The Due Diligence Defence: Section 17
Section 17 of the Autonomous Sanctions Act provides a defence to a prosecution under s.15 or s.16 if the defendant
establishes that they:
- Took reasonable precautions to avoid the contravention; and
- Exercised due diligence to avoid the contravention.
This is a reverse-onus defence — the burden of establishing both elements falls on the defendant, on the
balance of probabilities. In practice, this means that a business charged under s.15 or s.16 must be able to produce
evidence of the specific precautions and diligence steps it took before the contravention occurred.
What Constitutes “Reasonable Precautions and Due Diligence”?
The Act does not prescribe a specific minimum standard. The Australian Sanctions Office has indicated that the
following types of documented measures are relevant to establishing the defence:
- A written sanctions compliance policy and procedure that is current, approved at board or senior management
level, and operationally implemented; - Customer and counterparty screening against the DFAT Consolidated List (and supplementary lists) at each
transaction occasion, not just at onboarding; - Beneficial ownership identification and screening, including for corporate counterparties;
- Staff training on sanctions obligations, red flags, and escalation procedures, conducted at least annually;
- Documented escalation procedures and a clear chain of authority for approving high-risk transactions or clearing
potential matches; - Prompt action on list updates — evidence that the institution had a process for monitoring and acting on
new designations without delay; and - Where enhanced due diligence was triggered, documented evidence of the steps taken and the conclusions reached.
The defence requires that precautions were actually taken in the specific case, not merely that a general
policy existed. A compliance policy that was never operationally implemented, or screening that was performed but
results not reviewed, is unlikely to satisfy the defence.
The Permit (Licence) Mechanism: Section 18
Section 18 empowers DFAT to issue permits authorising conduct that would otherwise contravene the Act. Permits are
regime-specific and typically issued for:
- Humanitarian transactions (e.g., delivering aid to sanctioned countries or regions);
- Diplomatic or consular activities;
- Legal proceedings (e.g., engaging legal counsel on behalf of a designated entity for purposes directly related
to challenging the designation); and - Other exceptional circumstances where the Minister is satisfied the permit is in the national interest.

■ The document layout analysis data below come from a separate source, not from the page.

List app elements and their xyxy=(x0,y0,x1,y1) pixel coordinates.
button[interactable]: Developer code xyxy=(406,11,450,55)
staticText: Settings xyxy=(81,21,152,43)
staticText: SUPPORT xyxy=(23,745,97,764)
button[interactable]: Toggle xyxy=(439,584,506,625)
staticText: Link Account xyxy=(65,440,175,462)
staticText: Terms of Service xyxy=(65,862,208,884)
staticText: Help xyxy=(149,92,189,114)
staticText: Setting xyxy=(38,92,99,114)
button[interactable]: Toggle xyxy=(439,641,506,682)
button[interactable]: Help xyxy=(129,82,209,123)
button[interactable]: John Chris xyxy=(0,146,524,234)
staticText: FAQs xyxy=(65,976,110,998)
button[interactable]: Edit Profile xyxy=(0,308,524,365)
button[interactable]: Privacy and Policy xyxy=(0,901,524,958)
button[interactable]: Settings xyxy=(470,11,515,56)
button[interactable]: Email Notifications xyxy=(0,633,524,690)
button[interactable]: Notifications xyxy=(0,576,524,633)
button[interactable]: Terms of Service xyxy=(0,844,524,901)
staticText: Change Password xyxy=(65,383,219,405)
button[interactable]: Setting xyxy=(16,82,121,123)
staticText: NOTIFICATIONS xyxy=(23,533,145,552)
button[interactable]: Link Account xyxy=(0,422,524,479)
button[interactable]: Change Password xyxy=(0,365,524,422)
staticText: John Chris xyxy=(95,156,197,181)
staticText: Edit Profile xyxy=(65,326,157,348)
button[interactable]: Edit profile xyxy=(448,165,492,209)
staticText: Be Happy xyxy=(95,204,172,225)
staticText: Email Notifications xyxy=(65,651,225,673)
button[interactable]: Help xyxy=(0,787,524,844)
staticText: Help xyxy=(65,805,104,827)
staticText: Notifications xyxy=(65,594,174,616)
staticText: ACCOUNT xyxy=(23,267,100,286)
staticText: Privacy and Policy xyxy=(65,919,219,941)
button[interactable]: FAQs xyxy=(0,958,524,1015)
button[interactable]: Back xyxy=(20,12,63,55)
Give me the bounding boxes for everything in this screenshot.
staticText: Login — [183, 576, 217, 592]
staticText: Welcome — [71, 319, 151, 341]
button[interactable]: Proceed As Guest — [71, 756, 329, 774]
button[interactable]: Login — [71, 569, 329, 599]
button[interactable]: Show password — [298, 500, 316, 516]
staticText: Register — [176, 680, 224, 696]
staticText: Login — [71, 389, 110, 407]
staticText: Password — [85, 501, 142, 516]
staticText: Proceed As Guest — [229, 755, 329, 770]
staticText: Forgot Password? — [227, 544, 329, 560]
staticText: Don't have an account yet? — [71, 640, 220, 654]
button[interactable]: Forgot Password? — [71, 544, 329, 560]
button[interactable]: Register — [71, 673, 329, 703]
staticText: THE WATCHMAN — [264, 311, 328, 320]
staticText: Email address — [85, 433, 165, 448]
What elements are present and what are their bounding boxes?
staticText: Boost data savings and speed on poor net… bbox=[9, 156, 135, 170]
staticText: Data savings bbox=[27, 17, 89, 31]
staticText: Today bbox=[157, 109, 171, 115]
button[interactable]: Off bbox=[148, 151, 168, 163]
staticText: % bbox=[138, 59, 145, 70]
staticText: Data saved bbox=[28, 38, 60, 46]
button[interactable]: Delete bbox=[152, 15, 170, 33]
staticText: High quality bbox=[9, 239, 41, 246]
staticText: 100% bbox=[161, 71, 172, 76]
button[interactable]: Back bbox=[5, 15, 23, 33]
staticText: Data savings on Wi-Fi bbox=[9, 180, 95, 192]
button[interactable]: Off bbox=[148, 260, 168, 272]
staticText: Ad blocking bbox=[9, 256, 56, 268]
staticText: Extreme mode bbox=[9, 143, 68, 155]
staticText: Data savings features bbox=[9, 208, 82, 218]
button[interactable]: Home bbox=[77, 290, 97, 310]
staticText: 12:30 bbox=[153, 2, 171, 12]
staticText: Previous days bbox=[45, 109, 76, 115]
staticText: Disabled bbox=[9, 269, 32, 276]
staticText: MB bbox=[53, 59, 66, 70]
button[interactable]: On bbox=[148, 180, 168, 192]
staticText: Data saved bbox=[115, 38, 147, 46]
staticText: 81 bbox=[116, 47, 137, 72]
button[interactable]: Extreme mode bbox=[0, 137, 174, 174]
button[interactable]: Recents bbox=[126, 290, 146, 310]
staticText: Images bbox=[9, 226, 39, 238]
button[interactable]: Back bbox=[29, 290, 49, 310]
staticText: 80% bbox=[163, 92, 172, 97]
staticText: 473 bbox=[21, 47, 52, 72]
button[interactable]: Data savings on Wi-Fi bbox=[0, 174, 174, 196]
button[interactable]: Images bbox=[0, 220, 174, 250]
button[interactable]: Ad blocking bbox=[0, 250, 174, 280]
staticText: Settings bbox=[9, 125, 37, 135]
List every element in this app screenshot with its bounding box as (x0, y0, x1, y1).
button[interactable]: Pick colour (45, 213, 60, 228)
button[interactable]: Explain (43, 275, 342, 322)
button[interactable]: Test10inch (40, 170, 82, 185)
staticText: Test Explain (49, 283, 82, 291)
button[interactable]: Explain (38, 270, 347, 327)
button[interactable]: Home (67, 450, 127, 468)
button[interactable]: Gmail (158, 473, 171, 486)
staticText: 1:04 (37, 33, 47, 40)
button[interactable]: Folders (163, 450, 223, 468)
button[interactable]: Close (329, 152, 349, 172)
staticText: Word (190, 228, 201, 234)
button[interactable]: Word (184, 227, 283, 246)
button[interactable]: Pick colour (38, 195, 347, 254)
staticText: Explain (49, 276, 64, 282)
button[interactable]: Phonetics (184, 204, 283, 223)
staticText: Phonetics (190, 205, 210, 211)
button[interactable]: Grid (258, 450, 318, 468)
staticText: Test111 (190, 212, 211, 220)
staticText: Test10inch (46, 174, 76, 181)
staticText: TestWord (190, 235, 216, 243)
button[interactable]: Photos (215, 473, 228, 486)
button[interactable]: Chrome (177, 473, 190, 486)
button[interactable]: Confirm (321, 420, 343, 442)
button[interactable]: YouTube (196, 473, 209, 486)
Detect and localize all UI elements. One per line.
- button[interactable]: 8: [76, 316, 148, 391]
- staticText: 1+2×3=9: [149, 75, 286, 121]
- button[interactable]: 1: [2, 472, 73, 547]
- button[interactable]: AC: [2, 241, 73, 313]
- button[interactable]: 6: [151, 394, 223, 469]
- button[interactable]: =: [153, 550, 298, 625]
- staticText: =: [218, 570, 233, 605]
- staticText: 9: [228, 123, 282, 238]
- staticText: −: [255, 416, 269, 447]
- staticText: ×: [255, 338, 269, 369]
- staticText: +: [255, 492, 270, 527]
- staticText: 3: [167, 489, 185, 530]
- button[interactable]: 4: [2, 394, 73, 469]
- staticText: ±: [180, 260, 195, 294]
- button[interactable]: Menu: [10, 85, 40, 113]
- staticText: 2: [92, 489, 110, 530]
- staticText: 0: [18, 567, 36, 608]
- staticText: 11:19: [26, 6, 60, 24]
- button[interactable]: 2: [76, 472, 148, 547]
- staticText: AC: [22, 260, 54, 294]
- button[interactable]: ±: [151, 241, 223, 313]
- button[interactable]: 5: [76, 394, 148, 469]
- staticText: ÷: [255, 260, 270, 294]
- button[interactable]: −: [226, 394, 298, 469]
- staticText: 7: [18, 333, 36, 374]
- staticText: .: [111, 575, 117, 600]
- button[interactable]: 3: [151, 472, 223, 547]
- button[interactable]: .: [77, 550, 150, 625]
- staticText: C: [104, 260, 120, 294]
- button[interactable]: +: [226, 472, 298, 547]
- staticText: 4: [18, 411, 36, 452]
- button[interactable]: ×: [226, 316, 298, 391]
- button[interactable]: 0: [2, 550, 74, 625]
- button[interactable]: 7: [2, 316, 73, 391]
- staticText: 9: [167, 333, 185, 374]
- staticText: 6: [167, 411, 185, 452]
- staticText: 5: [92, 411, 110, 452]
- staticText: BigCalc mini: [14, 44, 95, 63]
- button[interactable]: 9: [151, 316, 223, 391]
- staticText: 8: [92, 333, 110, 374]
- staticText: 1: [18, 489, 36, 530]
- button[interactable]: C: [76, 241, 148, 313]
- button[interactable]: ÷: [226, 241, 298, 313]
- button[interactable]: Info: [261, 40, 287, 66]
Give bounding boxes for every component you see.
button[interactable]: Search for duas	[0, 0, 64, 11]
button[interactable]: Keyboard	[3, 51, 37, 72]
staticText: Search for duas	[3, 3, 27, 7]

Permits are not granted routinely. Any business seeking a permit should engage DFAT’s Australian Sanctions
Office well in advance and obtain independent legal advice on the application process and prospects.
Enforcement: Who Investigates and Prosecutes?
Sanctions breaches are investigated jointly by the Australian Federal Police (AFP) and the
Australian Sanctions Office (DFAT). AUSTRAC may also refer sanctions-related intelligence arising
from SMR or regulatory data. The Commonwealth Director of Public Prosecutions (CDPP) handles criminal prosecutions.
Civil penalty proceedings may be taken in the Federal Court by the Commonwealth.
Australia has historically taken a relatively restrained enforcement posture compared to OFAC in the United States
or OFSI in the United Kingdom. However, the scale of Russia-related designations since 2022 and increasing FATF and
FATF-style body scrutiny of autonomous sanctions effectiveness have led to expectations of more active enforcement
in the medium term. Institutions should not assume that low historical enforcement rates translate into low
enforcement risk going forward.
Frequently Asked Questions
- Is knowledge that the counterparty is designated required for a criminal conviction under the Autonomous
Sanctions Act? - Not for the dealing/services element. The primary offences under ss.15 and 16 are strict liability in respect of
the asset-dealing or service-provision element — meaning the prosecution need not prove you knew the
counterparty was designated, only that the dealing or service occurred. Fault elements may be relevant in other
respects. This reinforces why the s.17 due diligence defence, and the precautions needed to establish it, are so
operationally important. - Can a body corporate be criminally prosecuted, or only individuals?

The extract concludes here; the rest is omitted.